- RECORD EXTRACTS -
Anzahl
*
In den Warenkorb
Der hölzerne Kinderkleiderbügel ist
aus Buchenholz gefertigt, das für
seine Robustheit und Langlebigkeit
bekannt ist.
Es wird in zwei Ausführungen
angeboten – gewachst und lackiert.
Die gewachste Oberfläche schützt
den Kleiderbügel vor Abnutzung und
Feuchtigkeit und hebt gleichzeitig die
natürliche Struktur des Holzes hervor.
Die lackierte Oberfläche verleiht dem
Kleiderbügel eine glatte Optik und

- ASSIGNMENT -
Scan the records above for the string "Oberfläche", then select every line that holds it.

- EXPECTED ANSWER -
Die gewachste Oberfläche schützt
Die lackierte Oberfläche verleiht dem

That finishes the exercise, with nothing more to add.